═══ EXCERPTED DATA

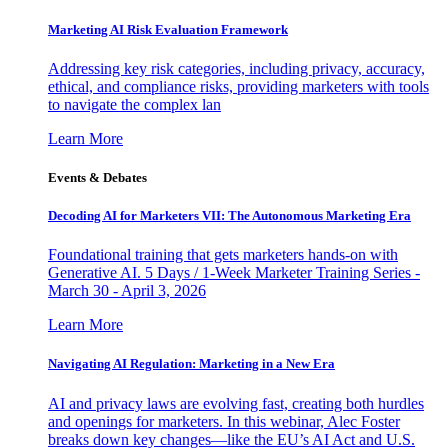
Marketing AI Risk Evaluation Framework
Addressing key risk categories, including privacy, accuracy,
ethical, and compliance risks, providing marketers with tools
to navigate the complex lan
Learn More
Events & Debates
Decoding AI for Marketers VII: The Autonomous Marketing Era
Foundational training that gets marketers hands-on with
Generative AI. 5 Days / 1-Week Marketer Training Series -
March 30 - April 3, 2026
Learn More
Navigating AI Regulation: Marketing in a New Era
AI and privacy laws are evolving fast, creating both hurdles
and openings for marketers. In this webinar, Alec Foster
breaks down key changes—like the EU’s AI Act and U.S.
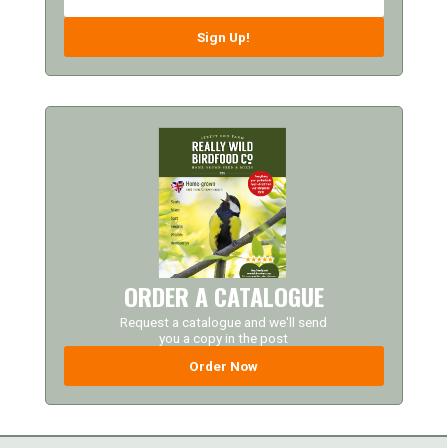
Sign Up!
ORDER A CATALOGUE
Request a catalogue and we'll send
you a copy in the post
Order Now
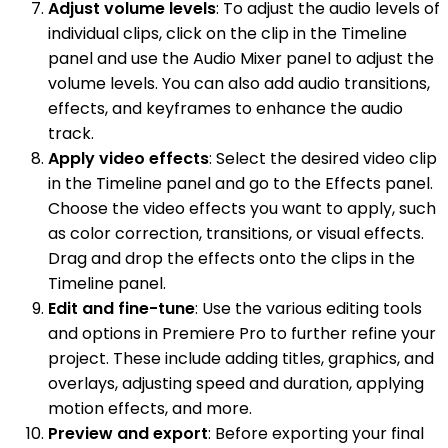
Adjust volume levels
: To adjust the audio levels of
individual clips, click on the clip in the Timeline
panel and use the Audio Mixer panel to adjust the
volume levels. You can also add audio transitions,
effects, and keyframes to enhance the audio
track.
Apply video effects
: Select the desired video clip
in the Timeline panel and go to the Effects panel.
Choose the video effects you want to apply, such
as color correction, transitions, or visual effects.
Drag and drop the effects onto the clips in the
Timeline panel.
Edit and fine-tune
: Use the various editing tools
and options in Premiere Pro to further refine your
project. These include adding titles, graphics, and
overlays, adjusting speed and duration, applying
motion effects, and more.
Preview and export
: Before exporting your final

══════

YOUR GOAL =>
Transcribe every line from the records above without alteration, and leave out the images.

ANSWER SPACE =>
Marketing AI Risk Evaluation Framework
Addressing key risk categories, including privacy, accuracy,
ethical, and compliance risks, providing marketers with tools
to navigate the complex lan
Learn More
Events & Debates
Decoding AI for Marketers VII: The Autonomous Marketing Era
Foundational training that gets marketers hands-on with
Generative AI. 5 Days / 1-Week Marketer Training Series -
March 30 - April 3, 2026
Learn More
Navigating AI Regulation: Marketing in a New Era
AI and privacy laws are evolving fast, creating both hurdles
and openings for marketers. In this webinar, Alec Foster
breaks down key changes—like the EU’s AI Act and U.S.
Sign Up!
ORDER A CATALOGUE
Request a catalogue and we'll send
you a copy in the post
Order Now
Adjust volume levels
: To adjust the audio levels of
individual clips, click on the clip in the Timeline
panel and use the Audio Mixer panel to adjust the
volume levels. You can also add audio transitions,
effects, and keyframes to enhance the audio
track.
Apply video effects
: Select the desired video clip
in the Timeline panel and go to the Effects panel.
Choose the video effects you want to apply, such
as color correction, transitions, or visual effects.
Drag and drop the effects onto the clips in the
Timeline panel.
Edit and fine-tune
: Use the various editing tools
and options in Premiere Pro to further refine your
project. These include adding titles, graphics, and
overlays, adjusting speed and duration, applying
motion effects, and more.
Preview and export
: Before exporting your final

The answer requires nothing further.